▸ **TASK PROMPT**
Go through the entries below and print, exactly, the lines starting at the one with "sendo referências nos" and ending at the one with "toda a nossa diversidade. Quando as pessoas", keeping both ends and no others.

▸ **SUPPLIED RECORDS**
════════

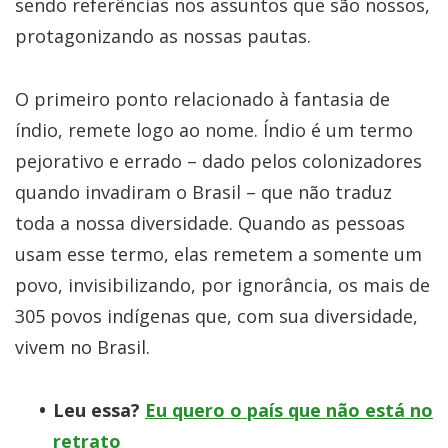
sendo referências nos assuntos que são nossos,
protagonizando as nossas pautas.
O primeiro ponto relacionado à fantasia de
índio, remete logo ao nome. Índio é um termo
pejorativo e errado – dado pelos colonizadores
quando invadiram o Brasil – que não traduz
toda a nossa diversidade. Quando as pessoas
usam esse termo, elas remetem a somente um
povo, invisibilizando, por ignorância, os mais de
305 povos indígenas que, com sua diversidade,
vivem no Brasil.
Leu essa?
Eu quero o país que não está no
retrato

════════

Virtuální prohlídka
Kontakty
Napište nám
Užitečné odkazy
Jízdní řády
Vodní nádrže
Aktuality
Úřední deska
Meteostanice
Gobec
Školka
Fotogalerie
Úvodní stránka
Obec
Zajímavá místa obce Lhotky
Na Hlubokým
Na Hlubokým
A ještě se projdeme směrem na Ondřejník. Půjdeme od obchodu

════════

▸ **EXERCISE RESPONSE**
sendo referências nos assuntos que são nossos,
protagonizando as nossas pautas.
O primeiro ponto relacionado à fantasia de
índio, remete logo ao nome. Índio é um termo
pejorativo e errado – dado pelos colonizadores
quando invadiram o Brasil – que não traduz
toda a nossa diversidade. Quando as pessoas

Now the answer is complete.